YOUR TASK: Line count for "Выбросы": give how many lines in the data below contain it, with no other words.

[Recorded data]
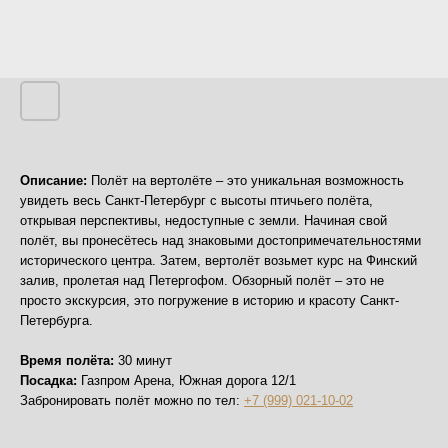
Описание:
Полёт на вертолёте – это уникальная возможность
увидеть весь Санкт-Петербург с высоты птичьего полёта,
открывая перспективы, недоступные с земли. Начиная свой
полёт, вы пронесётесь над знаковыми достопримечательностями
исторического центра. Затем, вертолёт возьмет курс на Финский
залив, пролетая над Петергофом. Обзорный полёт – это не
просто экскурсия, это погружение в историю и красоту Санкт-
Петербурга.
Время полёта:
30 минут
Посадка:
Газпром Арена, Южная дорога 12/1
Забронировать полёт можно по тел:
+7 (999) 021-10-02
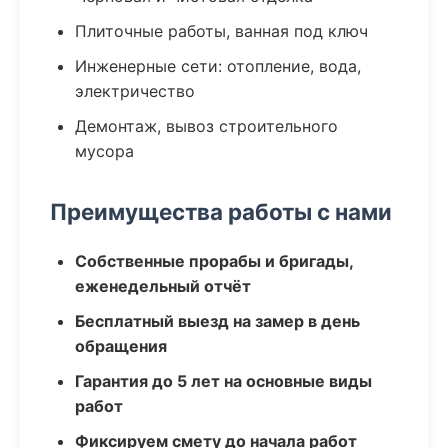
Плиточные работы, ванная под ключ
Инженерные сети: отопление, вода,
электричество
Демонтаж, вывоз строительного
мусора
Преимущества работы с нами
Собственные прорабы и бригады,
еженедельный отчёт
Бесплатный выезд на замер в день
обращения
Гарантия до 5 лет на основные виды
работ
Фиксируем смету до начала работ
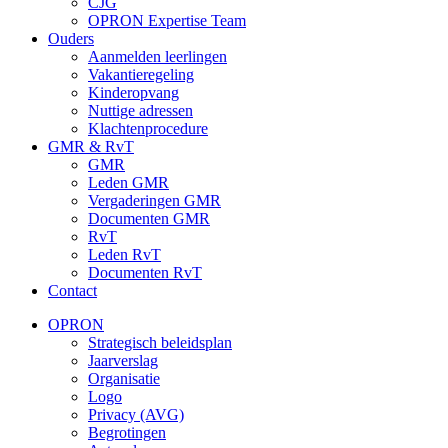
CJG
OPRON Expertise Team
Ouders
Aanmelden leerlingen
Vakantieregeling
Kinderopvang
Nuttige adressen
Klachtenprocedure
GMR & RvT
GMR
Leden GMR
Vergaderingen GMR
Documenten GMR
RvT
Leden RvT
Documenten RvT
Contact
OPRON
Strategisch beleidsplan
Jaarverslag
Organisatie
Logo
Privacy (AVG)
Begrotingen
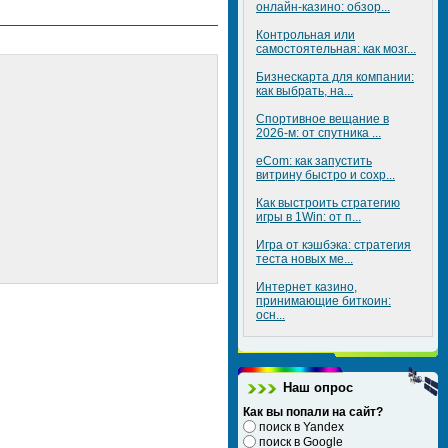
онлайн-казино: обзор...
Контрольная или
самостоятельная: как мозг...
Бизнескарта для компании:
как выбрать, на...
Спортивное вещание в
2026-м: от спутника ...
eCom: как запустить
витрину быстро и сохр...
Как выстроить стратегию
игры в 1Win: от п...
Игра от кэшбэка: стратегия
теста новых ме...
Интернет казино,
принимающие биткоин:
осн...
Наш опрос
Как вы попали на сайт?
поиск в Yandex
поиск в Google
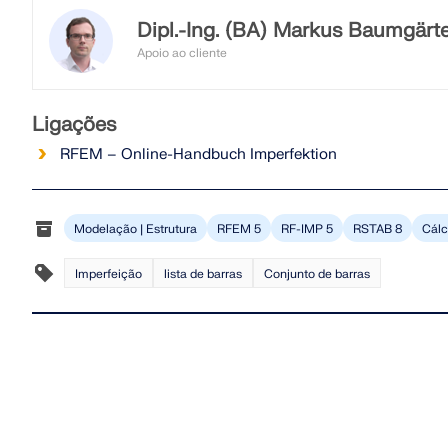
Dipl.-Ing. (BA) Markus Baumgärte
Apoio ao cliente
O Eng. Baumgärtel presta apoio a clientes d
Ligações
RFEM – Online-Handbuch Imperfektion
Modelação | Estrutura
RFEM 5
RF-IMP 5
RSTAB 8
Cálc
Imperfeição
lista de barras
Conjunto de barras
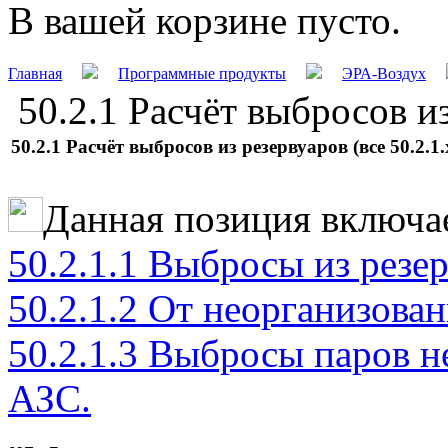
В вашей корзине пусто.
Главная
Программные продукты
ЭРА-Воздух
50.2.1 Расчёт выбросов из
50.2.1 Расчёт выбросов из резервуаров (все 50.2.1.
Данная позиция включа
50.2.1.1 Выбросы из резе
50.2.1.2 От неорганизова
50.2.1.3 Выбросы паров н
АЗС
.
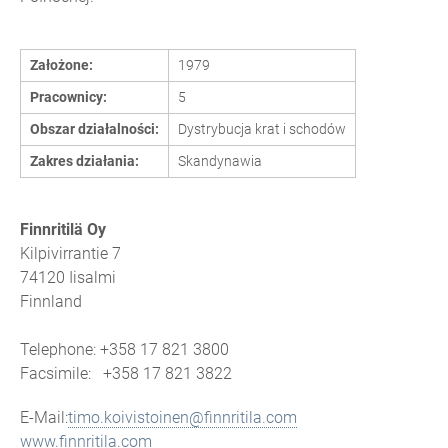
Założone:
1979
Pracownicy:
5
Obszar działalności:
Dystrybucja krat i schodów
Zakres działania:
Skandynawia
Finnritilä Oy
Kilpivirrantie 7
74120 Iisalmi
Finnland
Telephone: +358 17 821 3800
Facsimile: +358 17 821 3822
E-Mail:
timo.koivistoinen@finnritila.com
www.finnritila.com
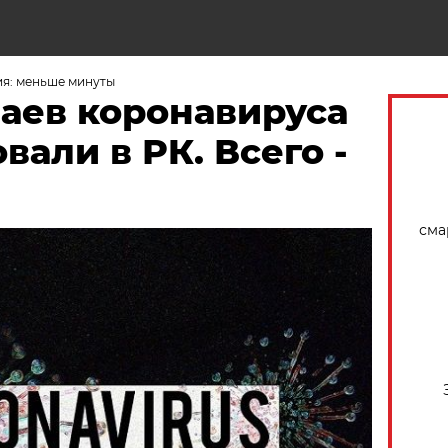
Н
ия: меньше минуты
чаев коронавируса
вали в РК. Всего -
сма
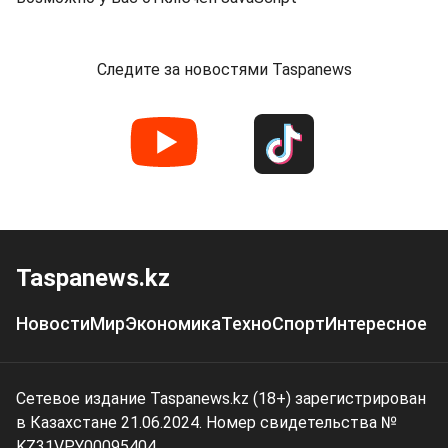
Следите за новостями Taspanews
Taspanews.kz
Новости
Мир
Экономика
Техно
Спорт
Интересное
Сетевое издание Taspanews.kz (18+) зарегистрирован
в Казахстане 21.06.2024. Номер свидетельства №
KZ31VPY00095404.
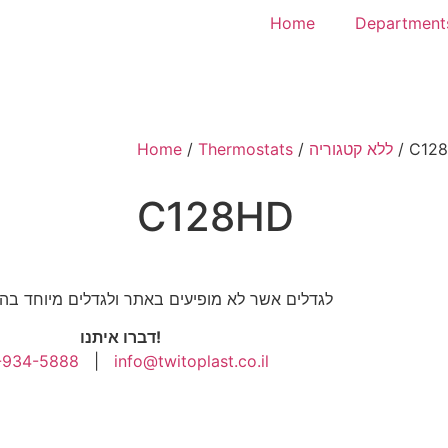
Home
Department
Home
/
Thermostats
/
ללא קטגוריה
/ C12
C128HD
לגדלים אשר לא מופיעים באתר ולגדלים מיוחד ב
דברו איתנו!
-934-5888
|
info@twitoplast.co.il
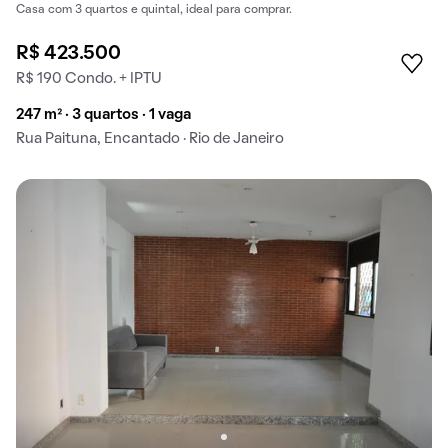
Casa com 3 quartos e quintal, ideal para comprar.
R$ 423.500
R$ 190 Condo. + IPTU
247 m² · 3 quartos · 1 vaga
Rua Paituna, Encantado · Rio de Janeiro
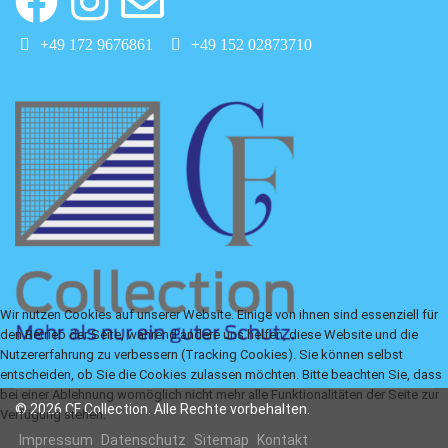
+49 172 9676861
+49 152 02873710
Wir nutzen Cookies auf unserer Website. Einige von ihnen sind essenziell für
den Betrieb der Seite, während andere uns helfen, diese Website und die
Nutzererfahrung zu verbessern (Tracking Cookies). Sie können selbst
entscheiden, ob Sie die Cookies zulassen möchten. Bitte beachten Sie, dass
bei einer Ablehnung womöglich nicht mehr alle Funktionalitäten der Seite zur
© 2026 CF Collection. Alle Rechte vorbehalten.
Verfügung stehen.
Impressum
Datenschutz
Sitemap
Kontakt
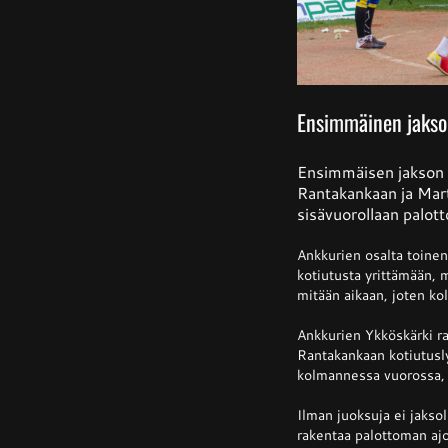
Ensimmäinen jakso 
Ensimmäisen jakson a
Rantakankaan ja Martt
sisävuorollaan palott
Ankkurien osalta toine
kotiutusta yrittämään, m
mitään aikaan, joten k
Ankkurien Ykköskärki r
Rantakankaan kotiutusly
kolmannessa vuorossa, 
Ilman juoksuja ei jakso
rakentaa palottoman aj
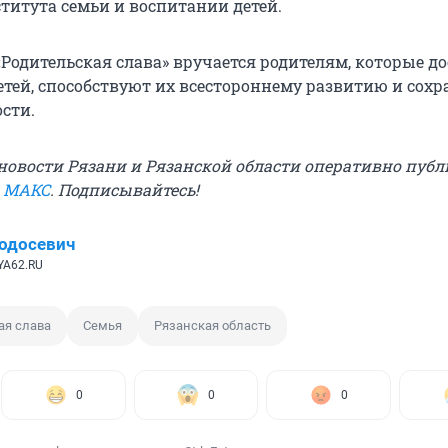
титута семьи и воспитании детей.
«Родительская слава» вручается родителям, которые д
тей, способствуют их всестороннему развитию и сох
сти.
овости Рязани и Рязанской области оперативно публ
в МАКС
. Подписывайтесь!
одосевич
YA62.RU
ая слава
Семья
Рязанская область
0
0
0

RESPONSE TO THE EXERCISE: 2